4.2. Trust Evaluation among Beacons

Figure 2 shows the multihop geometric relationship among beacons, in which $N_{i}$ ; $N_{j}$ represent beacon nodes, and $N_{a}$ ; $N_{b}$ represent normal nodes. We first consider the ideal condition, where the declared positions of beacons are accurate. According to the declared coordinates of $N_{j}$ , the beacon $N_{i}$ can compute the calculated distance to $N_{j}$ , denoted by $D_{i j}$ . The multihop estimative distance and multihop count between $N_{i}$ and $N_{j}$ are $d_{i j} = d_{i a} + d_{a b} + d_{b j}$ and $H_{i j} = 3$ , respectively. For $N_{i}$ and $N_{j}$ are not adjacent (i.e., $N_{j}$ is out of $N_{i}$ 's one-hop communication range), the Euclidean distance (equal to the calculated distance under the ideal condition) between them is bigger than their communication radius R, that is, $D_{i j} > R$ . According to ( $d_{i a}$ , $d_{a b}$ , $d_{b j}$ ) ≤ R, we can infer that $d_{i j} \leq 3 R$ . Based on the idea of beeline distance, we can further infer that $D_{i j}$ ≤ $d_{i j}$ . Therefore, the ideal multihop geometric relationship between $N_{i}$ and $N_{j}$ should satisfy $R < D_{i j} \leq d_{i j} \leq H_{i j} R$ .

Figure 2

Multihop geometric relationship among beacons.
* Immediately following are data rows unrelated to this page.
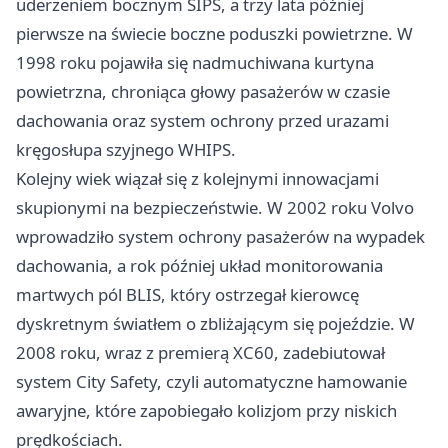
uderzeniem bocznym SIPS, a trzy lata później
pierwsze na świecie boczne poduszki powietrzne. W
1998 roku pojawiła się nadmuchiwana kurtyna
powietrzna, chroniąca głowy pasażerów w czasie
dachowania oraz system ochrony przed urazami
kręgosłupa szyjnego WHIPS.
Kolejny wiek wiązał się z kolejnymi innowacjami
skupionymi na bezpieczeństwie. W 2002 roku Volvo
wprowadziło system ochrony pasażerów na wypadek
dachowania, a rok później układ monitorowania
martwych pól BLIS, który ostrzegał kierowcę
dyskretnym światłem o zbliżającym się pojeździe. W
2008 roku, wraz z premierą XC60, zadebiutował
system City Safety, czyli automatyczne hamowanie
awaryjne, które zapobiegało kolizjom przy niskich
prędkościach.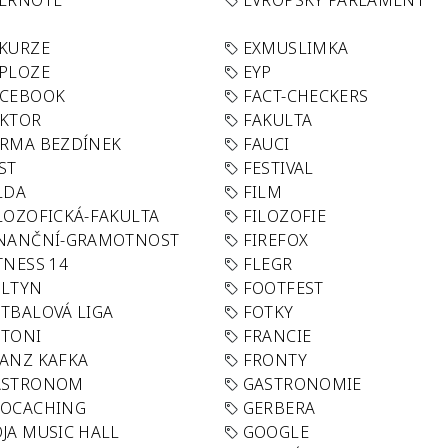
VERNOTE
EVROPSKÝ PARLAMENT
KURZE
EXMUSLIMKA
PLOZE
EYP
ACEBOOK
FACT-CHECKERS
AKTOR
FAKULTA
RMA BEZDÍNEK
FAUCI
ST
FESTIVAL
LDA
FILM
LOZOFICKÁ-FAKULTA
FILOZOFIE
INANČNÍ-GRAMOTNOST
FIREFOX
TNESS 14
FLEGR
OLTYN
FOOTFEST
TBALOVÁ LIGA
FOTKY
OTONI
FRANCIE
ANZ KAFKA
FRONTY
ASTRONOM
GASTRONOMIE
EOCACHING
GERBERA
JA MUSIC HALL
GOOGLE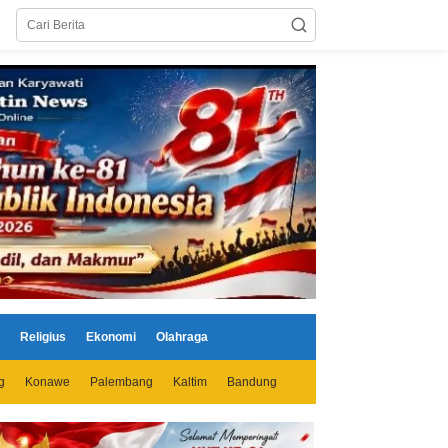
Religius
Ekonomi
Olahraga
g
Konawe
Palembang
Kaltim
Bandung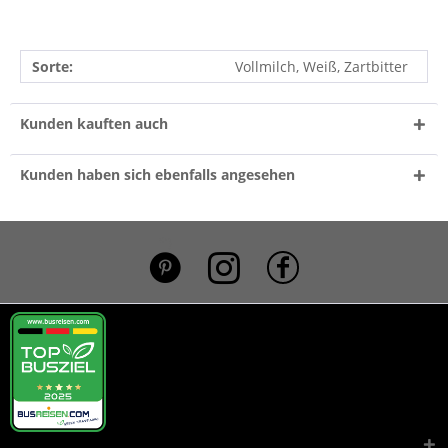
Sorte:
Vollmilch, Weiß, Zartbitter
Kunden kauften auch
Kunden haben sich ebenfalls angesehen
*}
.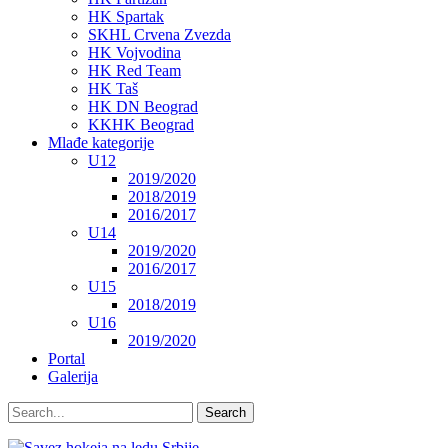
HK Spartak
SKHL Crvena Zvezda
HK Vojvodina
HK Red Team
HK Taš
HK DN Beograd
KKHK Beograd
Mlađe kategorije
U12
2019/2020
2018/2019
2016/2017
U14
2019/2020
2016/2017
U15
2018/2019
U16
2019/2020
Portal
Galerija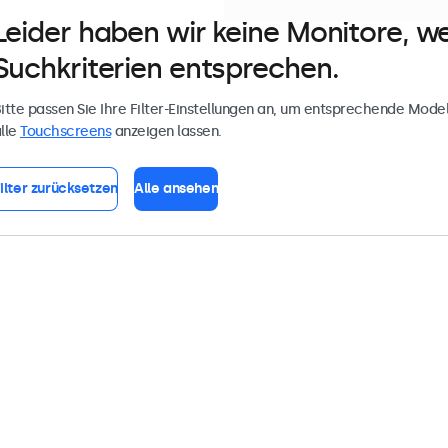
Leider haben wir keine Monitore, w
Suchkriterien entsprechen.
itte passen Sie Ihre Filter-Einstellungen an, um entsprechende Model
lle
Touchscreens
anzeigen lassen.
ilter zurücksetzen
Alle ansehen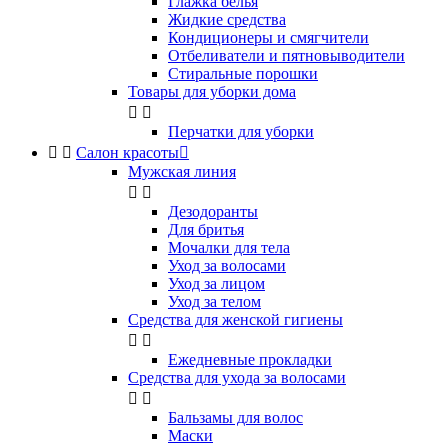
Глажка белья
Жидкие средства
Кондиционеры и смягчители
Отбеливатели и пятновыводители
Стиральные порошки
Товары для уборки дома


Перчатки для уборки


Салон красоты

Мужская линия


Дезодоранты
Для бритья
Мочалки для тела
Уход за волосами
Уход за лицом
Уход за телом
Средства для женской гигиены


Ежедневные прокладки
Средства для ухода за волосами


Бальзамы для волос
Маски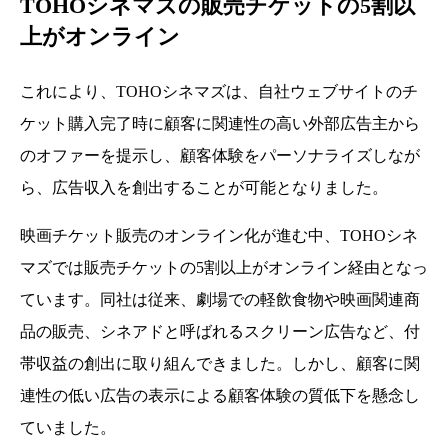
TOHOシネマズの販売チケットの5割以
上がオンライン
これにより、TOHOシネマズは、自社ウェブサイトのチ
ケット購入完了時に顧客に関連性の高い外部広告主から
のオファーを提示し、顧客体験をパーソナライズしなが
ら、広告収入を創出することが可能となりました。
映画チケット販売のオンライン化が進む中、TOHOシネ
マズでは販売チケットの5割以上がオンライン経由となっ
ています。同社は従来、劇場での軽飲食物や映画関連商
品の販売、シネアドと呼ばれるスクリーン広告など、付
帯収益の創出に取り組んできました。しかし、顧客に関
連性の低い広告の表示による顧客体験の質低下を懸念し
ていました。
We then extend our consideration to the general case, where the declared positions of beacons may be unreliable. Taking R and $H_{i j} R$ as the boundary points, we divide the trust evaluation of $N_{i}$ to $N_{j}$ (i.e., how $N_{i}$ determine the trust evaluation values $M_{i j} = {m_{i j} (T), m_{i j} (T, U), m_{i j} (U)}$ of $N_{j}$ 's declared coordinates $X_{j}$ ) into the following three cases. (1)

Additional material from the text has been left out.